I can't imagine growing up like this. You are very strong and smart as you are aware of what is going on with your family and your brain and for having endured all this. All I can really offer is getting a therapist, even if it's through school or find someone you can trust to keep them informed of everything going on. Trust me, life gets better. Stay strong.

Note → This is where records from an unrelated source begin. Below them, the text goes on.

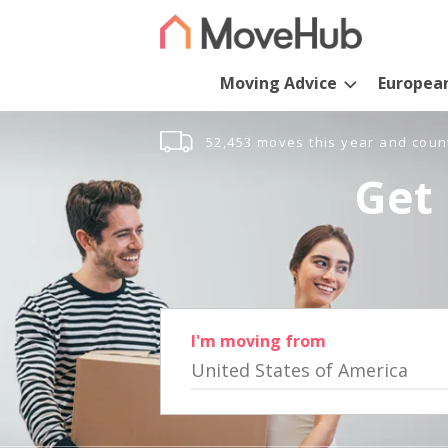
Moving Advice
Europea
52,453 moves this year and coun
Get 
I'm moving from
United States of America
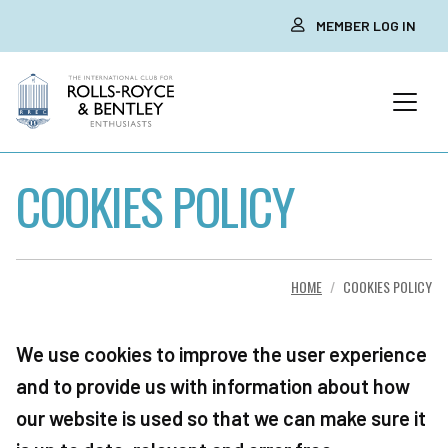
MEMBER LOG IN
COOKIES POLICY
HOME
COOKIES POLICY
We use cookies to improve the user experience
and to provide us with information about how
our website is used so that we can make sure it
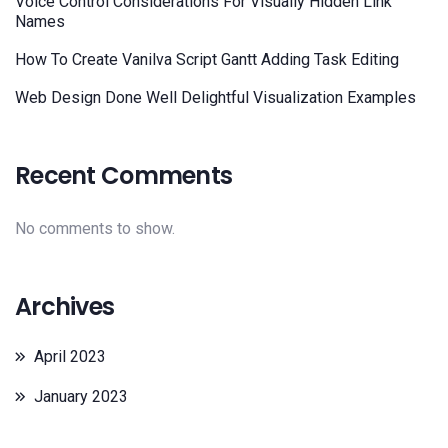
Voice Control Considerations For Visually Hidden Link
Names
How To Create Vanilva Script Gantt Adding Task Editing
Web Design Done Well Delightful Visualization Examples
Recent Comments
No comments to show.
Archives
April 2023
January 2023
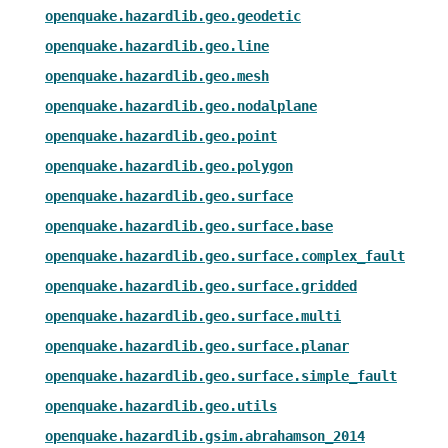
openquake.hazardlib.geo.geodetic
openquake.hazardlib.geo.line
openquake.hazardlib.geo.mesh
openquake.hazardlib.geo.nodalplane
openquake.hazardlib.geo.point
openquake.hazardlib.geo.polygon
openquake.hazardlib.geo.surface
openquake.hazardlib.geo.surface.base
openquake.hazardlib.geo.surface.complex_fault
openquake.hazardlib.geo.surface.gridded
openquake.hazardlib.geo.surface.multi
openquake.hazardlib.geo.surface.planar
openquake.hazardlib.geo.surface.simple_fault
openquake.hazardlib.geo.utils
openquake.hazardlib.gsim.abrahamson_2014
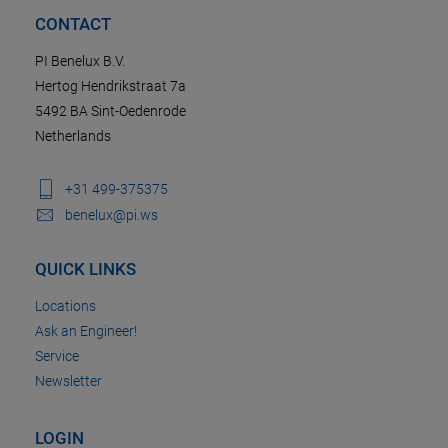
CONTACT
PI Benelux B.V.
Hertog Hendrikstraat 7a
5492 BA Sint-Oedenrode
Netherlands
+31 499-375375
benelux@pi.ws
QUICK LINKS
Locations
Ask an Engineer!
Service
Newsletter
LOGIN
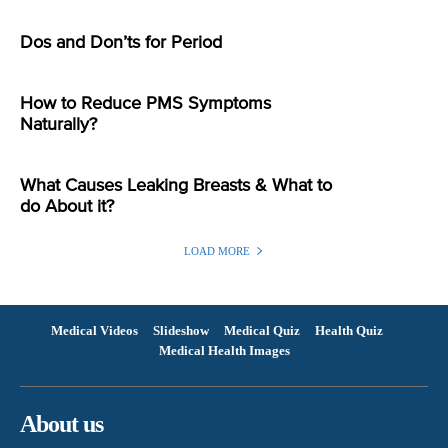
Dos and Don’ts for Period
How to Reduce PMS Symptoms
Naturally?
What Causes Leaking Breasts & What to
do About it?
LOAD MORE
Medical Videos
Slideshow
Medical Quiz
Health Quiz
Medical Health Images
About us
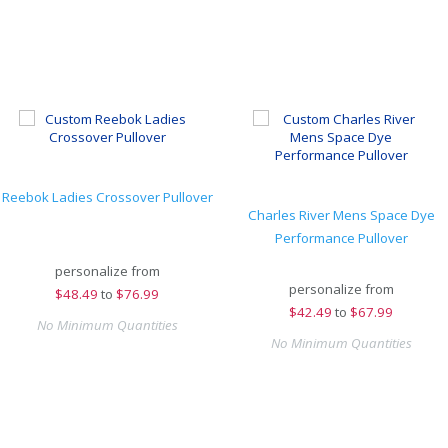
Reebok Ladies Crossover Pullover
Charles River Mens Space Dye
Performance Pullover
personalize from
personalize from
$
48.49
to
$76.99
$
42.49
to
$67.99
No Minimum Quantities
No Minimum Quantities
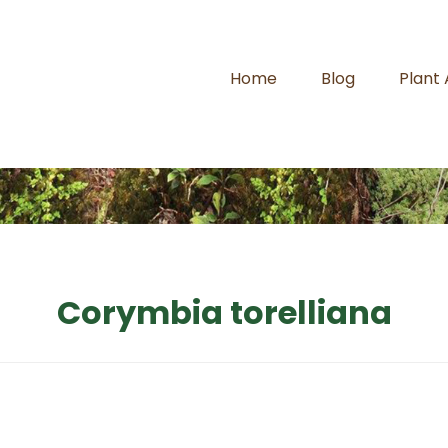
Home
Blog
Plant
Corymbia torelliana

CopingwithEx profile image
CopingwithEx

I too have experienced very similar experiences to you. I’m so sorry you have to go through this. The stress and anxiety at a young age really isn’t good for your health long term believe me as I’ve been diagnosed with chronic illnesses as a result of my trauma and mental health. As bad as it sounds sometimes your family are the toxic people in your life and you need to prioritise yourself and your happiness. Do you have any friends you can stay with? You’re so young and clearly extremely intelligent and I promise you have your whole future ahead of you. I wish I took my own advice sooner and stopped thinking just because you love them it’s fine. Please pm me if you need someone to talk to and I’ll help you any way I can!

b1b1b1 profile image
b1b1b1

Your school should have mental health counselors. You are being abused. Speak to the counselors.

Kat_21 profile image
Kat_21

Speak out. You're gonna feel scared and worried but DO IT. You cannot continue to be in that toxic situation. I had to when my mom got bad. It will get better. If you need anything, a friend or just to vent, I'm here. I was there and I know how it is.